South Carolina Retirement System Investment Commission, Columbia, invested or committed a total of $3.7 billion in October on behalf of the $29.9 billion South Carolina Public Employee Benefit Authority.
Commissioners approved an initial investment of $400 million in Guggenheim Partners’ multicredit strategy at a meeting Thursday, said Edward N. Giobbe, the commission’s chairman, in an interview. The total mandate to the credit strategy is 3% of pension fund assets or $1.2 billion in current dollars.
Also approved Thursday was a commitment of up to $30 million in Azalea Fund IV, a private equity fund specializing in buyouts of lower middle-market companies in the southeastern U.S. and managed by Azalea Capital. Approval of the commitment stipulated that the retirement system’s investment not exceed 25% of the fund’s ultimate value, Mr. Giobbe said.
At their Oct. 2 meeting, RSIC board members approved a total of $3.3 billion in investments and commitments, according to a webcast of the meeting.
As part of a move to manage more of the pension fund’s $6.4 billion global public equity portfolio in passive strategies, commissioners approved hiring AQR Capital Management, INTECH Investment Management and D.E. Shaw Group to manage 4% of plan assets each in global equity enhanced index strategies. The initial allocation to each manager is $700 million.
State Street Global Advisors was cleared to receive $1 billion for its SSgA MSCI World index strategy.
In September 2013, the RSIC approved the move of 25% of plan assets to passively managed global equity accounts from active management. SSgA and BlackRock were selected to evenly split management of the portfolio, but prior to the Oct. 2 meeting, only BlackRock had been funded with $2 billion for investment in a passive strategy benchmarked to the MSCI World index.
For the immediate future, RSIC’s investment staff intends to split roughly half of the now-$6.4 billion allocation between the two managers, said Danny Varat, a commission spokesman, in an e-mail.
Also, KKR Lending Partners II, a direct lending fund managed by KKR & Co., received a $125 million commitment, while Brookfield Real Estate Finance IV, a U.S.-focused mezzanine debt fund, was awarded a $50 million commitment. The latter fund is managed by Brookfield Asset Management Financial Partners.
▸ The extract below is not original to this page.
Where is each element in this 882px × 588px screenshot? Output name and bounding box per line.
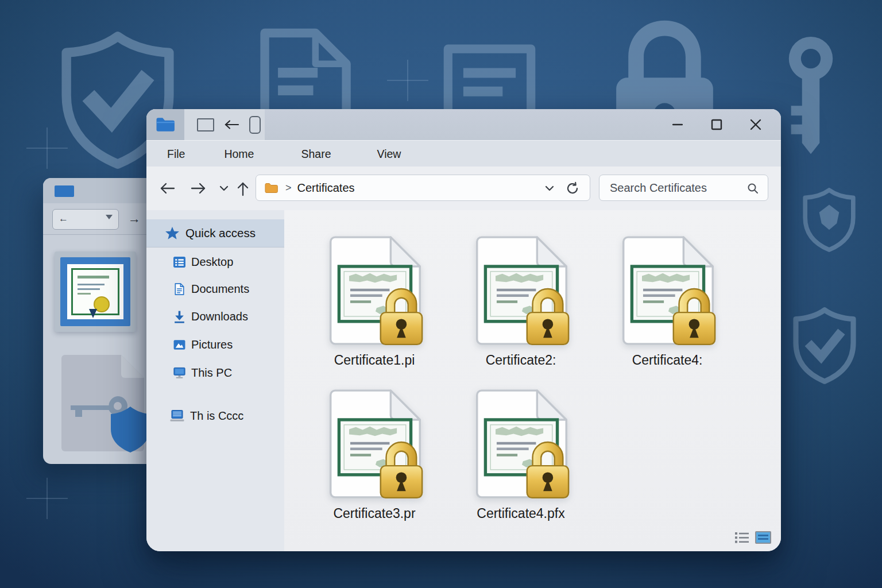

During his report to the Oct. 2 commission meeting, Hershel Harper Jr., chief investment officer, discussed the abrupt departure in late September of William H. Gross, co-founder and CIO of Pacific Investment Management Co. The retirement system has $1 billion invested in PIMCO’s core-plus fixed-income strategy.
Commissioners approved Mr. Hershel’s recommendation to “remove the plus” from the PIMCO strategy by changing the investment guidelines of the mandate to prohibit investment in high-yield securities, emerging markets debt and any other investment not appropriate for a core fixed-income fund.
“Bill Gross was very critical” to PIMCO’s investment process, Mr. Hershel told the commission, noting that “this is a significant event for PIMCO.”
In response to a question from Commissioner Allen R. Gillespie about why the commission would maintain a core fixed-income investment “when returns are so low,” Mr. Harper said the board will be looking at the fund’s global fixed-income portfolio at its Nov. 20-21 meeting.